Film épuré à la photographie soignée, dénué de BO inutile, LA PEAU DE BAX jongle entre les genres, alignant les séquences inattendues avec des plans contemplatifs sur les superbes marais hollandais. Une manière de présenter ce petit théâtre sanglant et corrosif avec le recul suffisant pour mieux ridiculiser les protagonistes du récit.
Des hommes et des femmes s’y déchirent au propre comme au figuré.

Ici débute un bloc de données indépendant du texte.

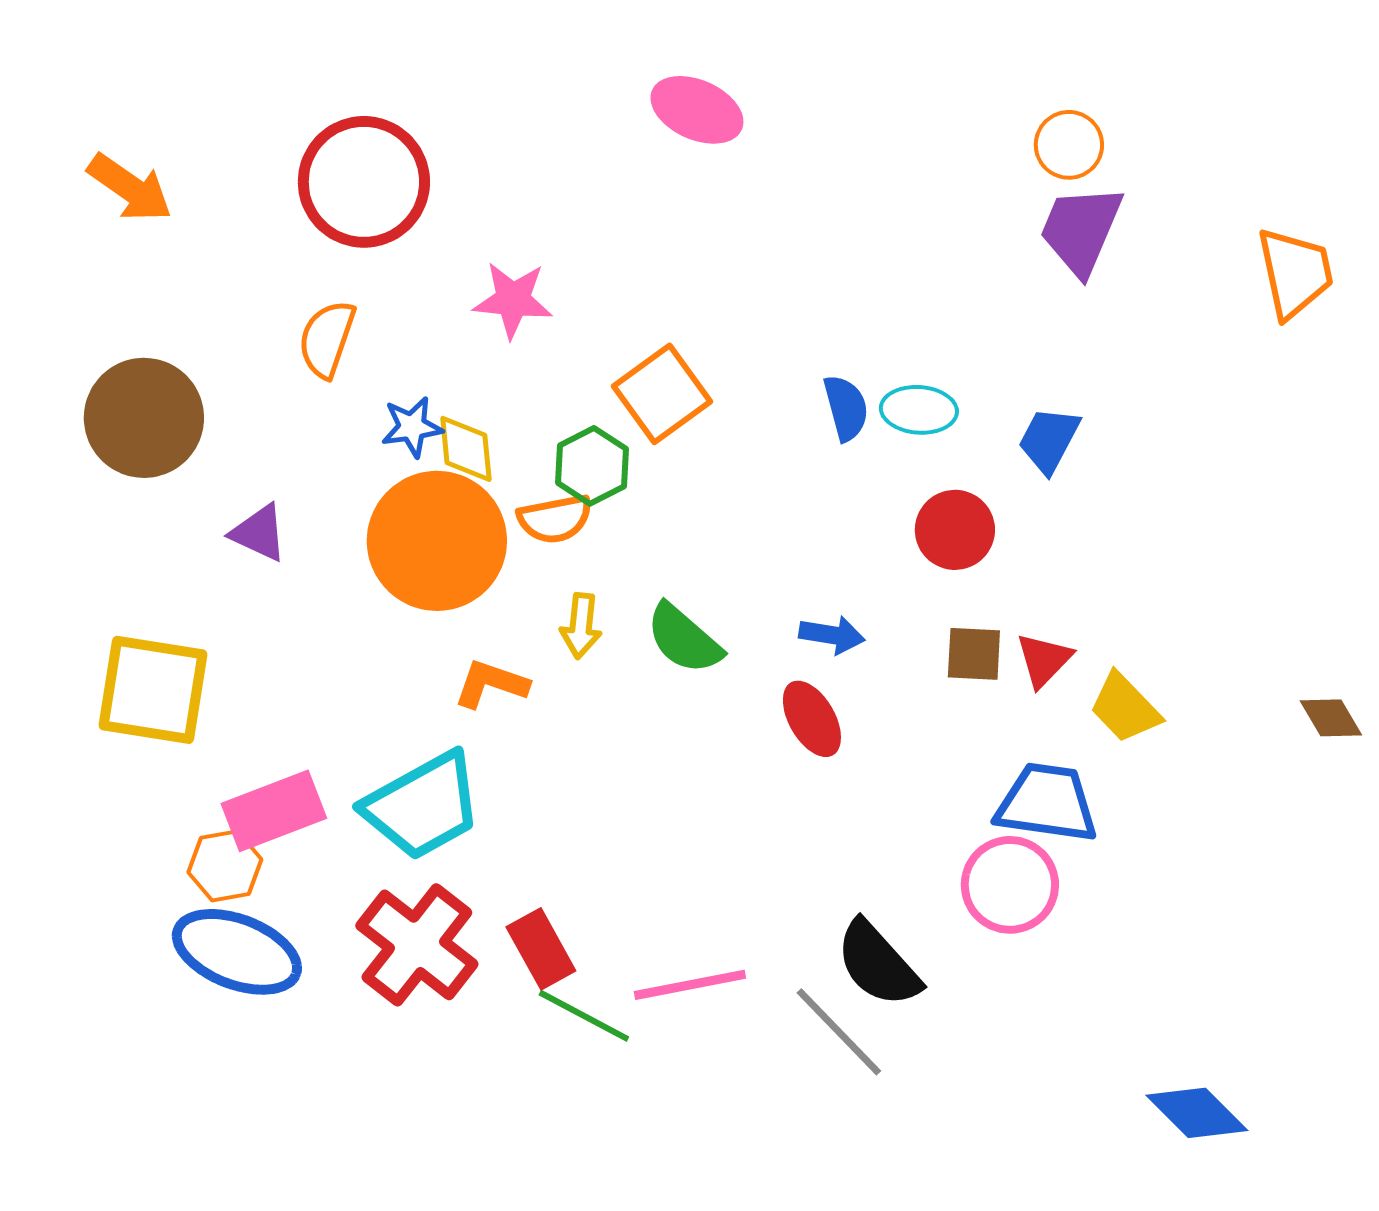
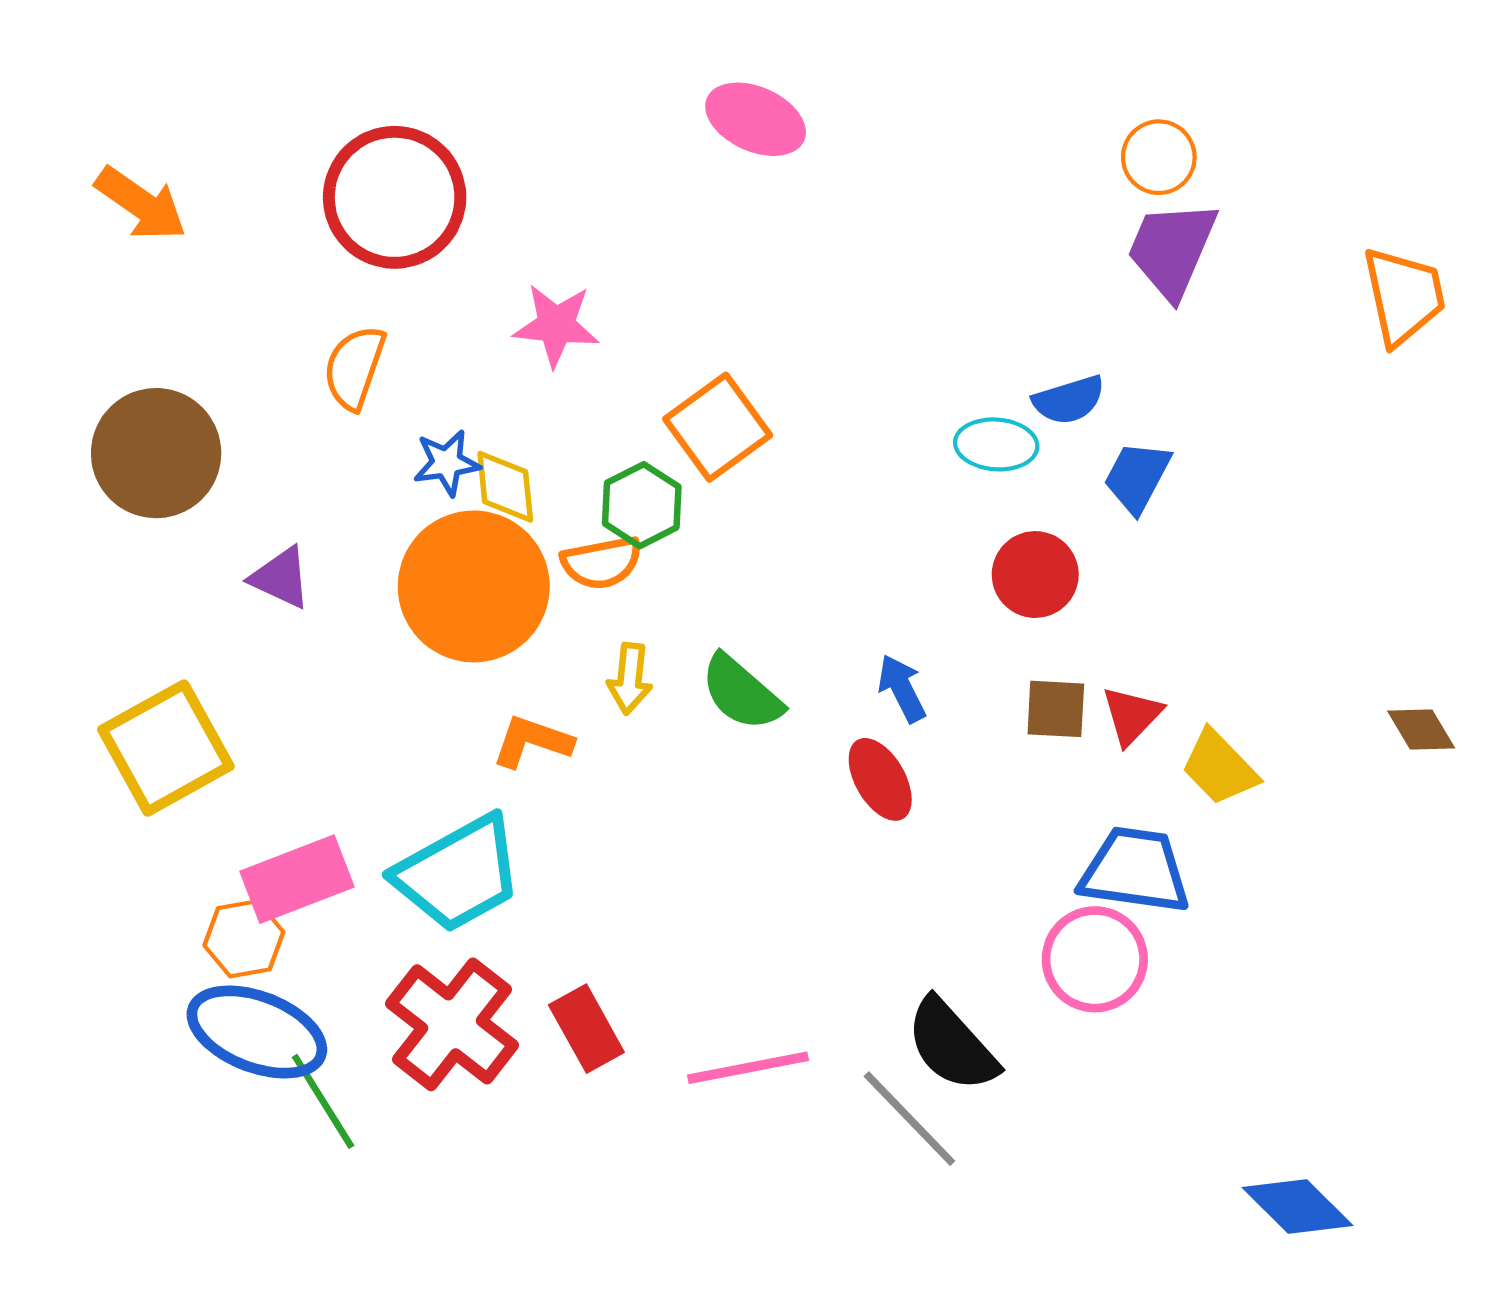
blue semicircle: (846, 408) -> (1069, 400), moved, turned 88
blue arrow: (832, 635) -> (902, 688), turned -126
yellow square: (153, 690) -> (166, 748), turned -38
brown diamond: (1331, 718) -> (1421, 730), moved
green line: (584, 1016) -> (323, 1101), moved, turned 30

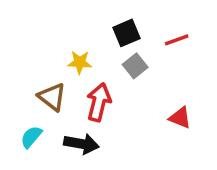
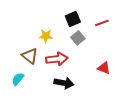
red arrow: (99, 102) -> (57, 59), turned 70
black arrow: (81, 144) -> (64, 83), moved

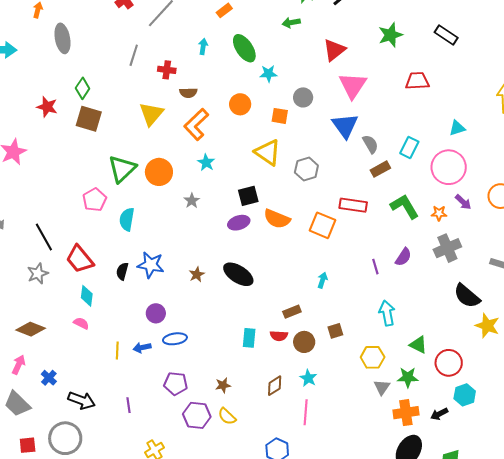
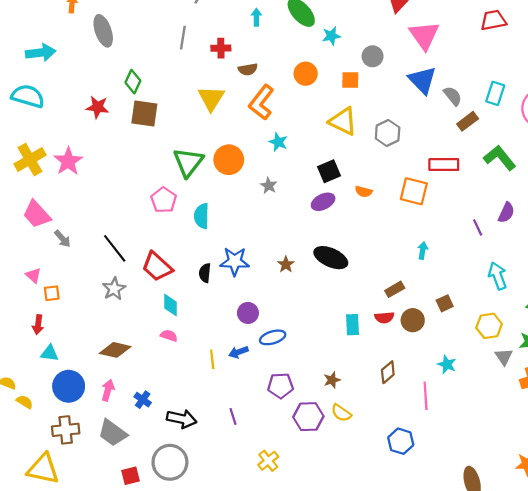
orange semicircle: (277, 219) -> (364, 192), size x0.6
cyan star: (308, 378) -> (447, 364), moved

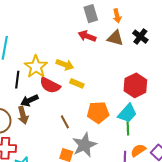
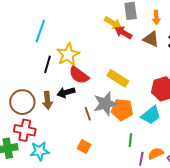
yellow arrow: (65, 65) -> (113, 23), moved
yellow rectangle: (77, 83) -> (118, 78), moved, size x1.5
black arrow: (29, 100) -> (66, 92), moved
green line: (128, 128) -> (130, 140), moved
gray star: (84, 145) -> (105, 104), moved

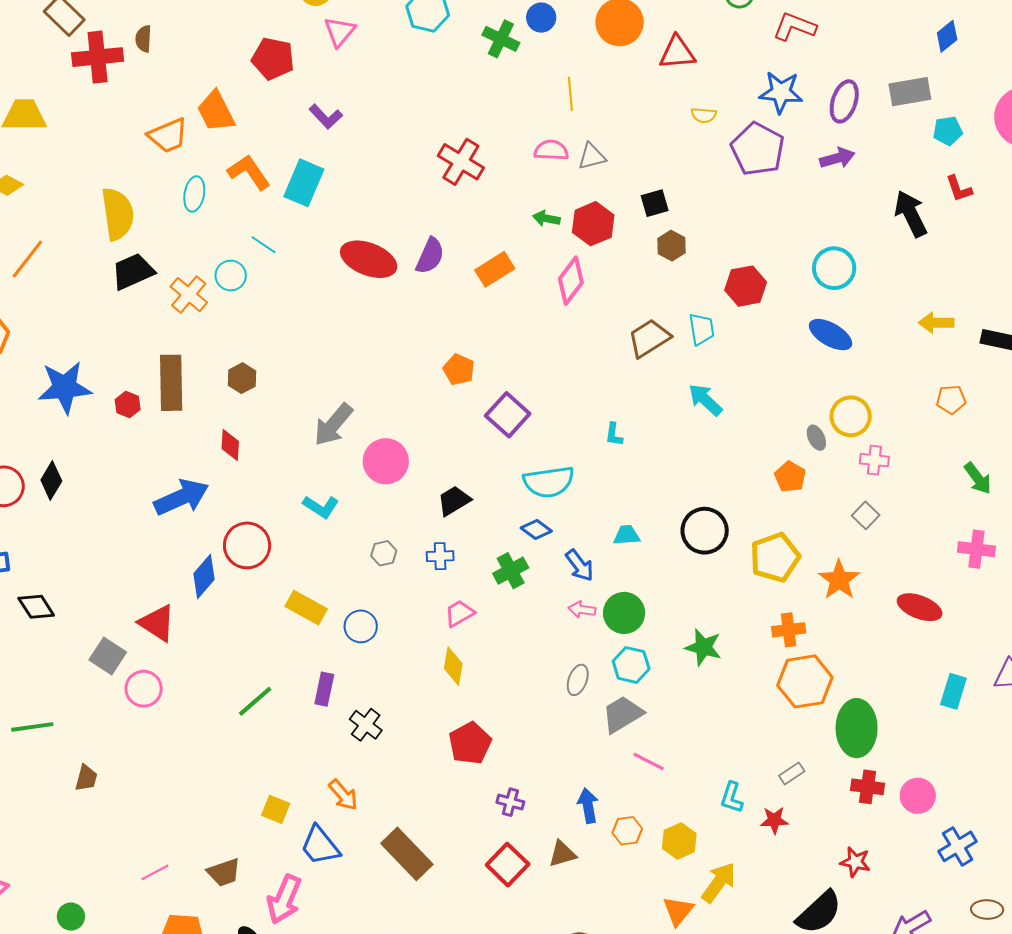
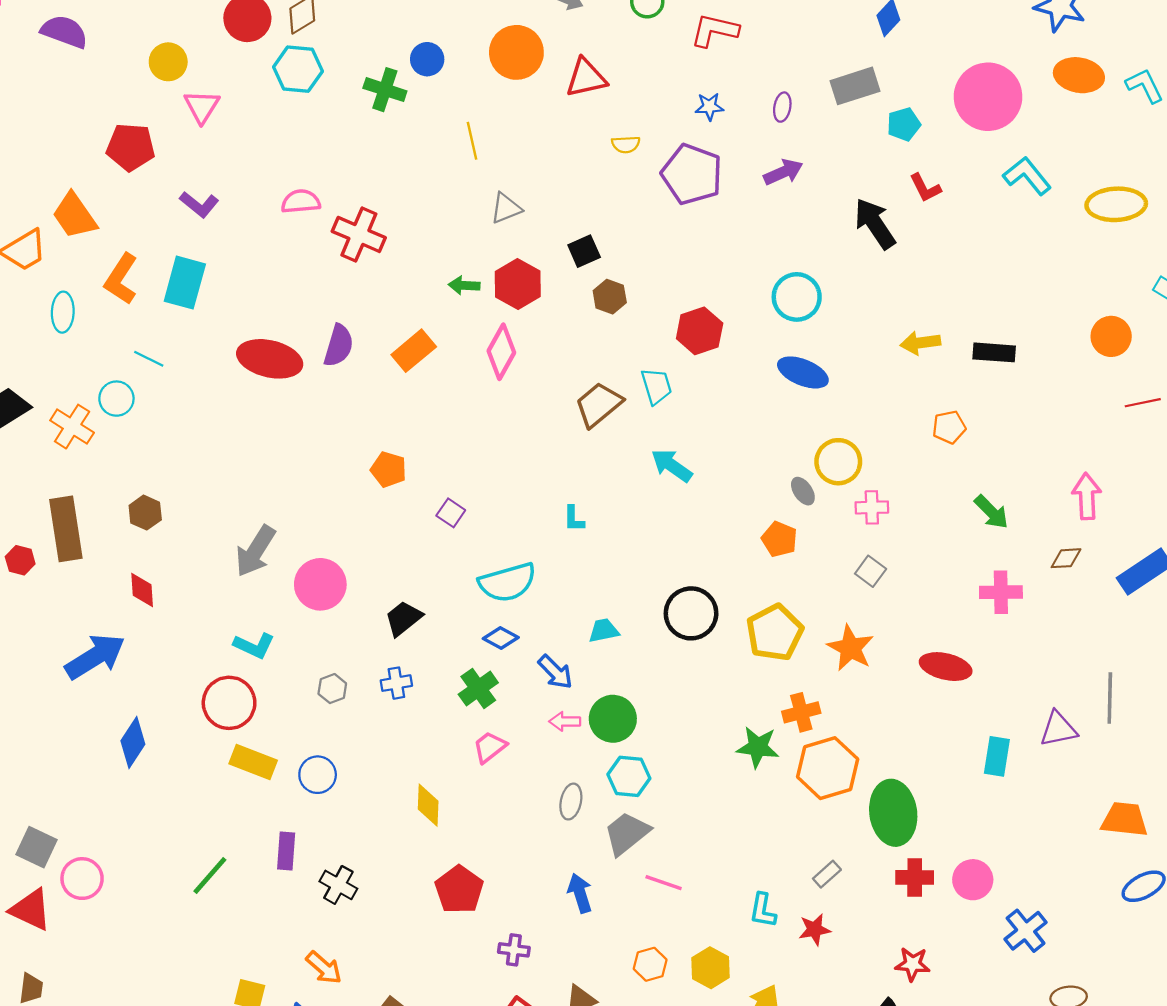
blue star: (781, 92) -> (709, 107), size x0.6
purple ellipse: (844, 101) -> (782, 107), size x0.6
pink semicircle: (551, 150) -> (301, 201), moved
orange L-shape: (249, 172) -> (121, 279), turned -105
purple square: (508, 415) -> (451, 513), size x0.6
red circle: (247, 545) -> (229, 703), moved
pink trapezoid: (459, 613) -> (490, 747), moved
red triangle: (157, 623) -> (31, 910), moved
green star: (703, 647) -> (758, 747), moved
blue arrow: (588, 806) -> (580, 893), moved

Alors qu’il s’apprête à commettre un crime, Schneider le tueur reçoit l’appel de son épouse (ignorant tout de ses activités) pour lui demander s’il préfère du poisson ou de la viande pour son repas d’anniversaire !
De son côté, Bax « l’écrivain » borderline a la visite surprise de l’une de ses filles, en pleine dépression et bien plus psycho rigide que son père consommateur de drogues en tous genres ! D’autres personnages inattendus vont semer le trouble au cours de la journée, entraînant le chaos alors que la nature environnante est d’une beauté lumineuse.
Du polar classique à la comédie grinçante en passant par le drame familiale, LA PEAU DE BAX captive en prenant les chemins de traverse, se débarrassant de toutes explications superflues pour nous offrir quelques surprises et des moments décalés.
L’acteur et cinéaste Alex van Warmerdam s’amuse à brouiller les cartes et se permet un regard ironique sur les rapports humains, faits de violence contenue et de non-dits fatals sous le couvert de l’éducation et des politesses inutiles. Original, futé et décalé.